In the middle of her second paragraph she stops writing and rips up her letter, flushes it down the toilet, and starts laughing.


She cannot help herself, she continues to laugh hysterically, as if she’s just watched a marathon of Will Ferrell movies. She doesn’t know what has overcome her.


In the middle of writing her apologies, she realized she didn't even apologize to the right person. She sees that she should have been writing an apology to herself.

***

When she first began to notice her unstable mind so easily affected by what most would consider small affairs, instead of researching and getting help Lisa felt her only option was to suffer alone.
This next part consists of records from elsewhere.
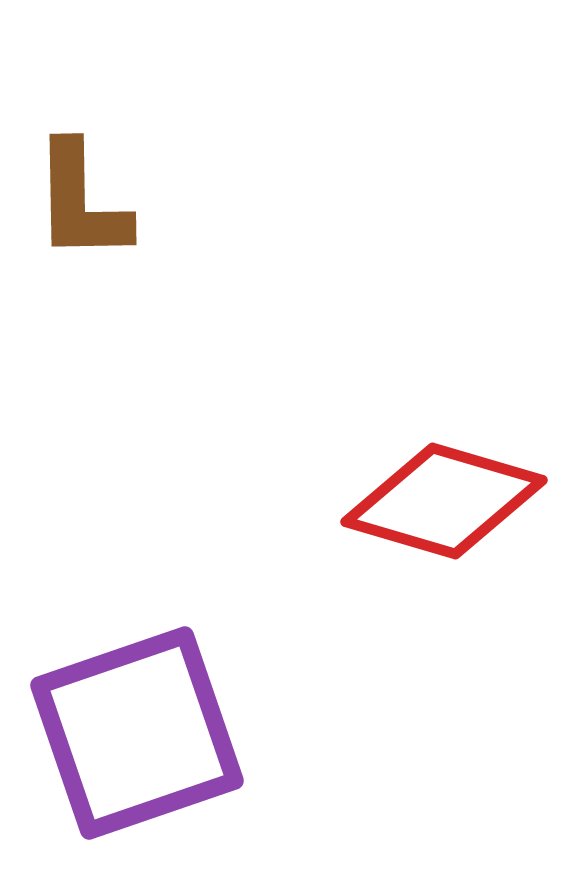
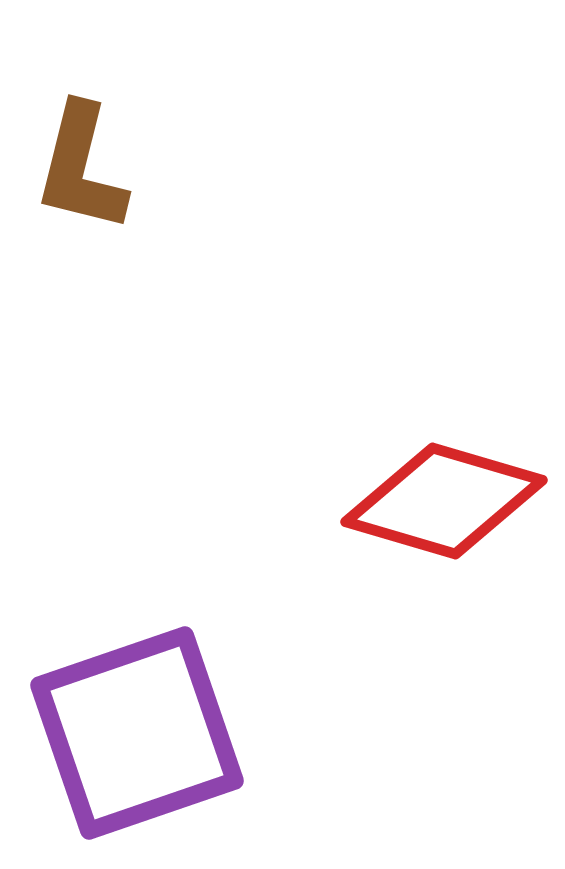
brown L-shape: moved 34 px up; rotated 15 degrees clockwise
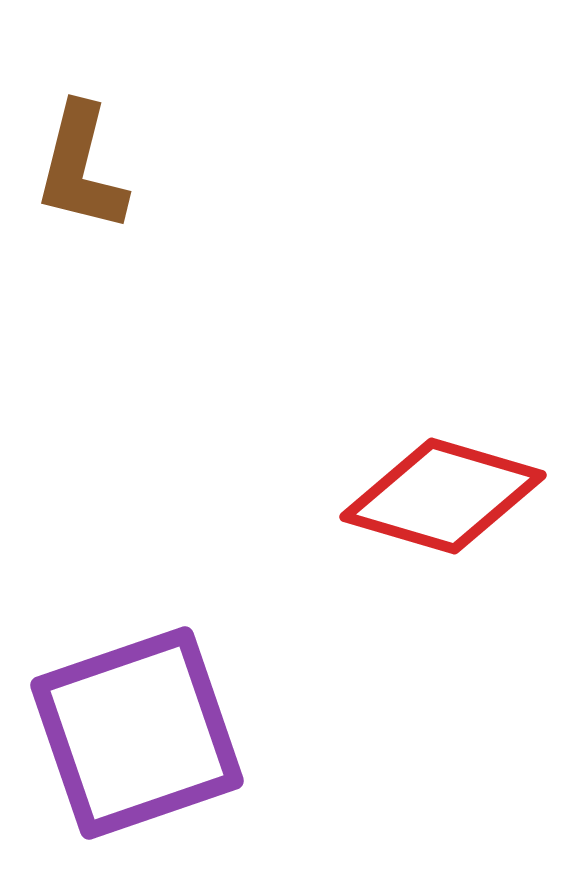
red diamond: moved 1 px left, 5 px up
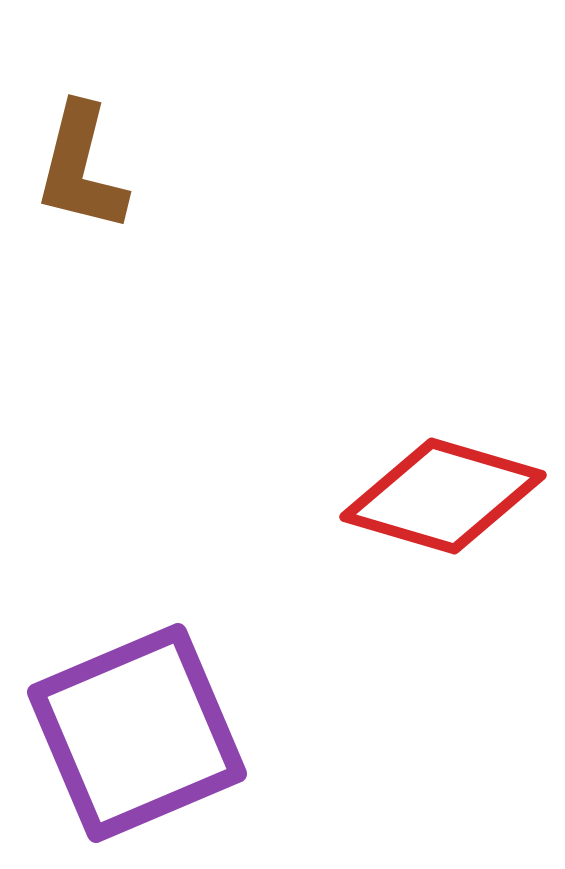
purple square: rotated 4 degrees counterclockwise
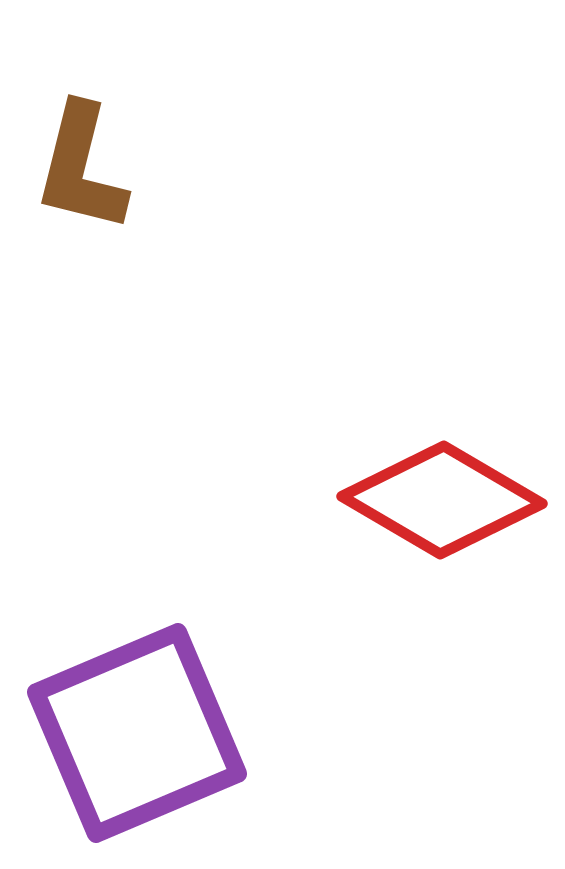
red diamond: moved 1 px left, 4 px down; rotated 14 degrees clockwise
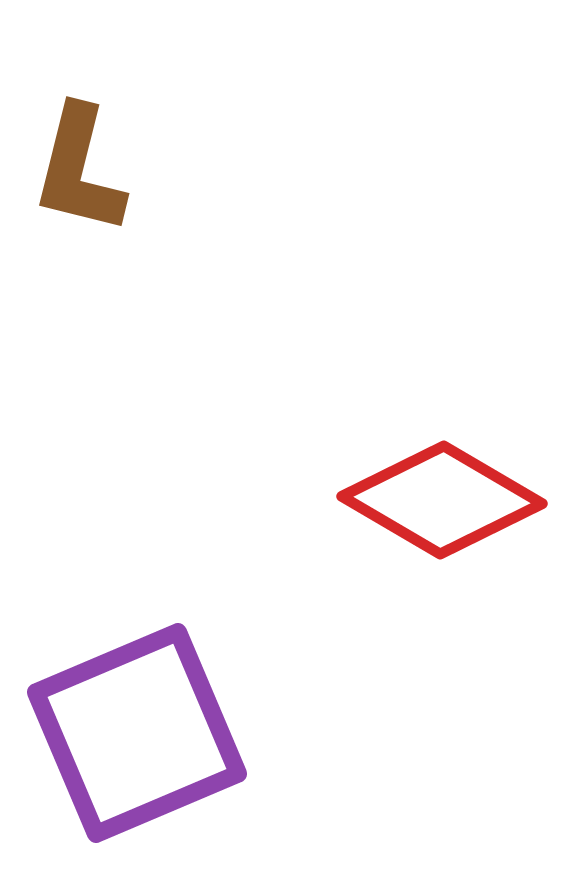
brown L-shape: moved 2 px left, 2 px down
Most victims of depression do feel this exact way. They have feelings of guilt, as if this was their choosing and own doing that caused their brains to react this way and the chemical imbalance is somehow their fault. This, however, is not true.


No one wants to burden anyone, but do you know what happens when someone commits suicide? They don’t take away their own pain, they simply transfer it to someone else.


Whether you realize it or not a lot of people actually care about your existence. No person is obligated to telling you this, but you do matter. Maybe the reason for your life isn't as obvious and shiny as Katy Perry’s or Rachel McAdam’s, but you have a reason as to why you are here.





So many people are dying every second and do not want to. They are fighting and struggling to breathe to stay one more moment alive... And then there are sad, lonely, depressed, and hopeless people, such as Lisa, who feel they do not belong and should not.


Lisa has every right to feel how she may, but she does not in any way deserve it. For every moment you may feel unwanted or unimportant, stop and think to yourself that somewhere you have made someone’s day. You have made another person smile. You may not have known it, but you have. You see hundreds of people throughout your life and with that sight you come across tons of thoughts.


Some thought are good while others may be bad, but you still thought something. That girl’s outfit is pretty, that guy’s smile is nice, that family looks happy, whatever. With this in mind try to remember that you’ve been a thought for someone else. Someone out there must’ve thought what a nice smile you had, how great maybe your life was, and whether it is the truth or not, you still affected that person somehow just by walking past them.


Now imagine, if you do decide to be courageous and open up to others while you are suffering, just think what the possibilities could be. What if the person you open up to is perhaps suffering, in another way, too?


We expect people to not make assumptions about us, all the while we continue to make assumptions about others. “They’ll just find me as a burden.” “I don’t matter enough to share my problems.”


How dare you answer for someone you haven’t even asked. You don’t know, and that’s the beauty, you’ll only know when you be brave enough to share. The very act of you sharing your story, could help another person. If there’s one thing I’ve learned it’s that helping someone else is far more satisfying than helping myself. Stay happy, own up to your feelings, and get help if you need it because you deserve to be happy. Don’t let anyone tell you otherwise, ever.